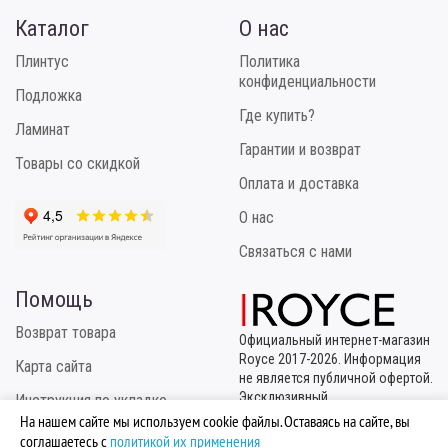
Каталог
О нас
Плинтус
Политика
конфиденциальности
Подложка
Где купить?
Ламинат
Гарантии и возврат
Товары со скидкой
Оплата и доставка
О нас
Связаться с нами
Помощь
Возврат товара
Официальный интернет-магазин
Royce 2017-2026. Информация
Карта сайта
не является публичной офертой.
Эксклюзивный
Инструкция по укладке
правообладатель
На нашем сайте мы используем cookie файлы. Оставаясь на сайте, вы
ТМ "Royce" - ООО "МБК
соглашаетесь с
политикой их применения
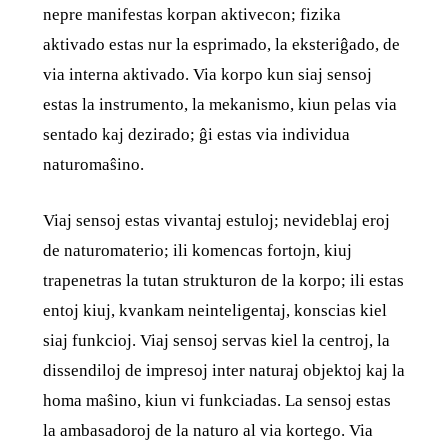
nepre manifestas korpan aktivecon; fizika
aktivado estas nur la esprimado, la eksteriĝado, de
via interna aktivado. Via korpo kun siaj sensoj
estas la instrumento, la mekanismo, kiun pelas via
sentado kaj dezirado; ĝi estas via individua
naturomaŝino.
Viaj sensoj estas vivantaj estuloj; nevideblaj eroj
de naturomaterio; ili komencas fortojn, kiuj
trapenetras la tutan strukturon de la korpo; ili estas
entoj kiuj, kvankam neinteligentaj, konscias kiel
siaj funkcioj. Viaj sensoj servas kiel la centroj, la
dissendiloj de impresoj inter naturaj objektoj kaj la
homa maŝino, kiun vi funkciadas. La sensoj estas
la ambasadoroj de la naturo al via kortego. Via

Work task:
Omitting all pictures, restate exactly the lines of the material from its start through the line that contains "Эксклюзивный".

Solved exercise:
Каталог
О нас
Плинтус
Политика
конфиденциальности
Подложка
Где купить?
Ламинат
Гарантии и возврат
Товары со скидкой
Оплата и доставка
О нас
Связаться с нами
Помощь
Возврат товара
Официальный интернет-магазин
Royce 2017-2026. Информация
Карта сайта
не является публичной офертой.
Эксклюзивный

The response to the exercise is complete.